▶ **EXERCISE OBJECTIVE**
Down to the last line, print the data that follows exactly, without its pictures.

*** INFORMATION SUPPLIED

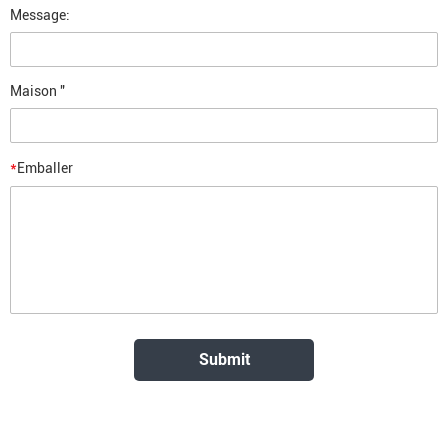
Message:
Maison "
*
Emballer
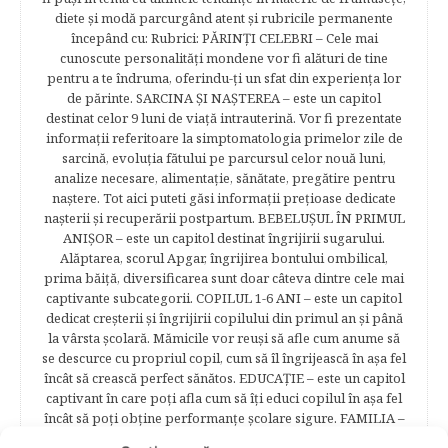
diete şi modă parcurgând atent şi rubricile permanente
începând cu: Rubrici: PĂRINŢI CELEBRI – Cele mai
cunoscute personalităţi mondene vor fi alături de tine
pentru a te îndruma, oferindu-ţi un sfat din experienţa lor
de părinte. SARCINA ŞI NAŞTEREA – este un capitol
destinat celor 9 luni de viaţă intrauterină. Vor fi prezentate
informaţii referitoare la simptomatologia primelor zile de
sarcină, evoluţia fătului pe parcursul celor nouă luni,
analize necesare, alimentaţie, sănătate, pregătire pentru
naştere. Tot aici puteti găsi informaţii preţioase dedicate
naşterii şi recuperării postpartum. BEBELUŞUL ÎN PRIMUL
ANIŞOR – este un capitol destinat îngrijirii sugarului.
Alăptarea, scorul Apgar, îngrijirea bontului ombilical,
prima băiţă, diversificarea sunt doar câteva dintre cele mai
captivante subcategorii. COPILUL 1-6 ANI – este un capitol
dedicat creşterii şi îngrijirii copilului din primul an şi până
la vârsta şcolară. Mămicile vor reuşi să afle cum anume să
se descurce cu propriul copil, cum să îl îngrijească în aşa fel
încât să crească perfect sănătos. EDUCAŢIE – este un capitol
captivant în care poţi afla cum să îţi educi copilul în aşa fel
încât să poţi obţine performanţe şcolare sigure. FAMILIA –
este un capitol destinat vieţii de familie ce conţine o serie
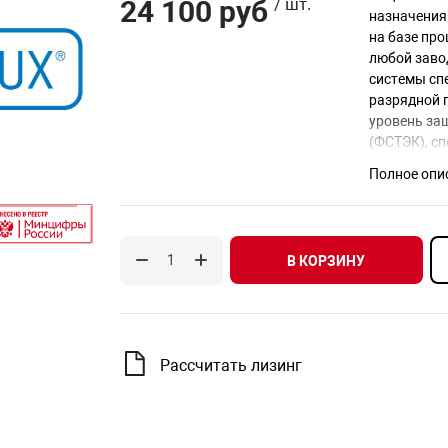
24 100 руб
/ шт.
назначения 
на базе про
любой заво
системы спе
разрядной 
уровень за
(ФСТЭК), сп
исключител
Полное опи
В КОРЗИНУ
Рассчитать лизинг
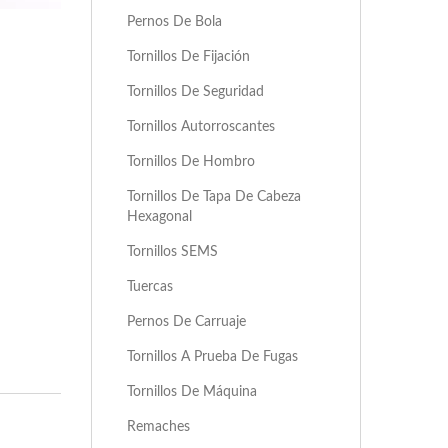
Pernos De Bola
Tornillos De Fijación
Tornillos De Seguridad
Tornillos Autorroscantes
Tornillos De Hombro
Tornillos De Tapa De Cabeza
Hexagonal
Tornillos SEMS
Tuercas
Pernos De Carruaje
Tornillos A Prueba De Fugas
Tornillos De Máquina
Remaches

******

▶ **EXERCISE RESULT**
Message:
Maison "
*
Emballer
diete şi modă parcurgând atent şi rubricile permanente
începând cu: Rubrici: PĂRINŢI CELEBRI – Cele mai
cunoscute personalităţi mondene vor fi alături de tine
pentru a te îndruma, oferindu-ţi un sfat din experienţa lor
de părinte. SARCINA ŞI NAŞTEREA – este un capitol
destinat celor 9 luni de viaţă intrauterină. Vor fi prezentate
informaţii referitoare la simptomatologia primelor zile de
sarcină, evoluţia fătului pe parcursul celor nouă luni,
analize necesare, alimentaţie, sănătate, pregătire pentru
naştere. Tot aici puteti găsi informaţii preţioase dedicate
naşterii şi recuperării postpartum. BEBELUŞUL ÎN PRIMUL
ANIŞOR – este un capitol destinat îngrijirii sugarului.
Alăptarea, scorul Apgar, îngrijirea bontului ombilical,
prima băiţă, diversificarea sunt doar câteva dintre cele mai
captivante subcategorii. COPILUL 1-6 ANI – este un capitol
dedicat creşterii şi îngrijirii copilului din primul an şi până
la vârsta şcolară. Mămicile vor reuşi să afle cum anume să
se descurce cu propriul copil, cum să îl îngrijească în aşa fel
încât să crească perfect sănătos. EDUCAŢIE – este un capitol
captivant în care poţi afla cum să îţi educi copilul în aşa fel
încât să poţi obţine performanţe şcolare sigure. FAMILIA –
este un capitol destinat vieţii de familie ce conţine o serie
24 100 руб
/ шт.
назначения 
на базе про
любой заво
системы спе
разрядной 
уровень за
(ФСТЭК), сп
исключител
Полное опи
В КОРЗИНУ
Рассчитать лизинг
Pernos De Bola
Tornillos De Fijación
Tornillos De Seguridad
Tornillos Autorroscantes
Tornillos De Hombro
Tornillos De Tapa De Cabeza
Hexagonal
Tornillos SEMS
Tuercas
Pernos De Carruaje
Tornillos A Prueba De Fugas
Tornillos De Máquina
Remaches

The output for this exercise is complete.